A strength of this story is Alison’s voice. She tells her story herself, in a strong, passionate, convincing voice, full of hyperboles, colorful metaphors, and random digressions. This is Alison pouring out her heart and sole to a dear friend, and that is the feel of this book–those long talks late at night when a good friend just needs to let it all out. This is why I’m collapsing! In truth, if I were to meet Alison in real life, I wouldn’t care a rat’s ass about her. She’s too superficial and she makes too many bad decisions. But bad decisions are fertile seeds for good fiction, and this is good fiction. McInerney makes me care about Alison.

Unfortunately, I fear the strong voice interfered with my enjoyment of the novel in parts.

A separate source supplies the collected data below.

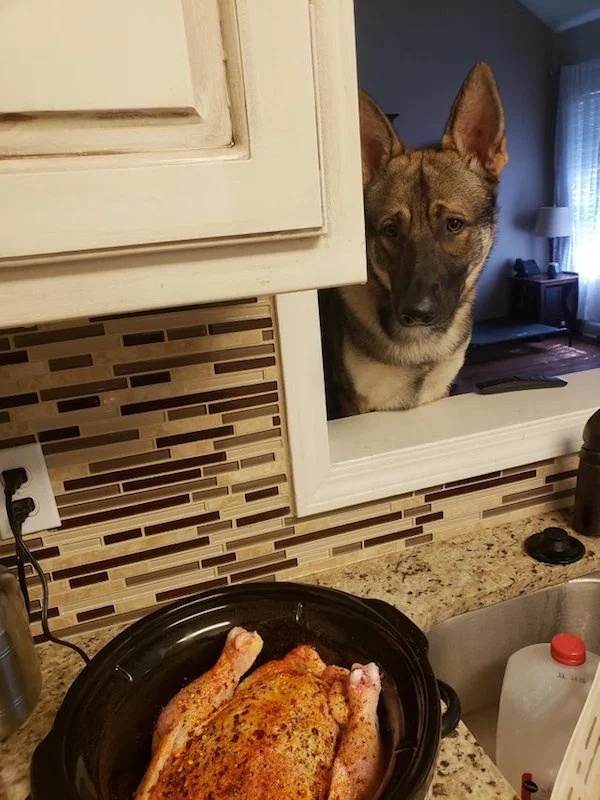 You are a GUI agent. You are given a task and a screenshot of the screen. Output one action in this format:
    pyautogui.click(x=<x>, y=<y>)
    Task: Click on the empty milk jug in sink
    The width and height of the screenshot is (600, 800).
    Given the screenshot: What is the action you would take?
    pyautogui.click(x=536, y=725) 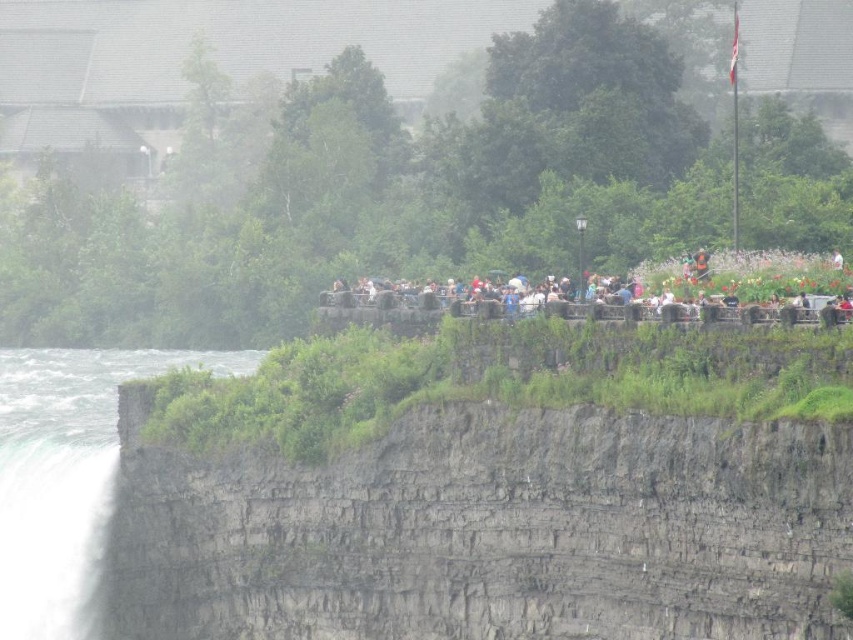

Alison is the type of person who introduces dialogue with phrases like I’m like or he goes. Though this was honest to the mood of the book, I found myself very early in its pages missing that wonderfully over-used verb to say and all its inflections. McInerney further complicated this by choosing not to enclose dialogue in quotation marks. On almost every page I was broken out of my trance to wonder whether a line was something said or just thought. When I encountered he goes, the visual image in my mind was someone leaving the room, not someone talking.

Besides that stylistic criticism, I have nothing bad to say about this book. I wanted to read a short novel that I could finish in a weekend, and this was a good choice.